Before and after the training period, Bioelectrical Impedance Analysis (BIA), blood test analysis and strength tests (1RM) were performed. Muscular strength tests were also repeated before the randomization process to ensure equivalent baseline strength between groups prior to the intervention period.

2.3. Measurements

Before and after the training period, all subjects participated in the same testing visit. All subjects were instructed to arrive fasted and not to perform any exercise for 8 h before the testing. On the test day, participants arrived at the laboratory around 8:00 am.

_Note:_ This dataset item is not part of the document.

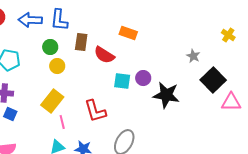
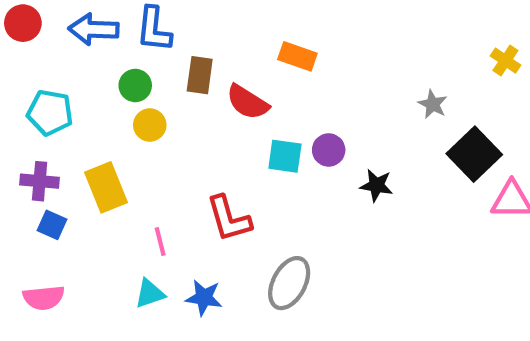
black star: (166, 95) -> (376, 185), size x0.6
yellow rectangle: (52, 101) -> (106, 187), moved, turned -60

2.3.1. Anthropometry and body composition

Height and body weight were measured with a digital electronic scale (Tanita BWB-800 Medical Scales, Tanita Co. Arlington Heights, IL, USA), and body composition was assessed using bioelectrical impedance analysis (BIA, Akern Bioresearch, Pontassieve, FI, Italy). BIA is a reliable, safe, convenient, and non-invasive method that provides estimations of fluid compartments, fat and fat-free mass in healthy subjects (Frisard et al., 2005; Kushner et al., 1990; Paoli et al., 2013a; Piccoli et al., 2007 ;  Stewart and Hannan, 2000). Through the analysis software, we obtained the values of fat free mass (FFM) and fat mass (FM).

2.3.2. Blood biochemistry

Blood samples were taken from antecubital vein and collected into BD Vacutainers Tubes (SST™ II Advance, REF 367953). After blood sampling, samples were centrifuged (4000 RPM at 4 °C using centrifuge J6-MC by Beckman), and the serum was aliquoted and stored at − 80 °C. All samples were analysed in the same analytical session for each test using the same reagent lot, and the intraassay CV was < 7% for all analyses. Before the analytical session, the serum samples were thawed overnight at 4 °C and then mixed. Testosterone, cortisol, growth hormone (GH), insulin-like growth factor-1 (IGF-1), IGF-binding protein-1 and 3 (IGFBP1 and IGFBP3), lipoproteins, insulin, glycaemia, alanine aminotransferase (ALT), aspartate transaminase (AST), gamma-glutamyl transferase (GGT), creatine kinase (CK), creatinine, uric acid and urea were determined. Total testosterone was measured by immunochemiluminescent method (Roche Cobas e601, Roche Diagnostics, Mannheim, Germany), blood glucose by enzymatic method with esokinase (Roche Cobas e702, Roche Diagnostics, Mannheim, Germany), total cholesterol, high-density lipoprotein cholesterol (HDL), low-density lipoprotein cholesterol (LDL) and GGT by enzymatic colorimetric in homogenous phase (Roche Cobas e702, Roche Diagnostics, Mannheim, Germany), triglycerides (TGs) and uric acid by an enzymatic colorimetric method (Roche Cobas e702, Roche Diagnostics, Mannheim, Germany). ALT and AST were measured by pyridoxal phosphate activation according to IFCC, GGT was measured by a IFCC and Szasz standardized enzymatic colorimetric method, CK and Urea by kinetic enzymatic method, creatinine by enzymatic (Roche Cobas e702, Roche Diagnostics, Mannheim, Germany). Apolipoprotein A-1 (APOA1) and Apolipoprotein B (APOAB) were measured by immunophelometric system (Dimension VISTA, Siemens, Healthcare Diagnostics Ltd., Camberley, UK). Free testosterone was determined by RIA (radioimmunological manual method) (Beckman Coulter) and IGFBP3 and IGFBP1 by IRMA (Dia Source). IGF-I was measured using the analyzer Liaison XL (DiaSorin S.p.A, Vercelli- Italy). The test is a sandwich immunoassay based on a chemiluminescent revelation. Insulin was measured with a chemiluminescent immunoassay (Siemens Immulite 2000).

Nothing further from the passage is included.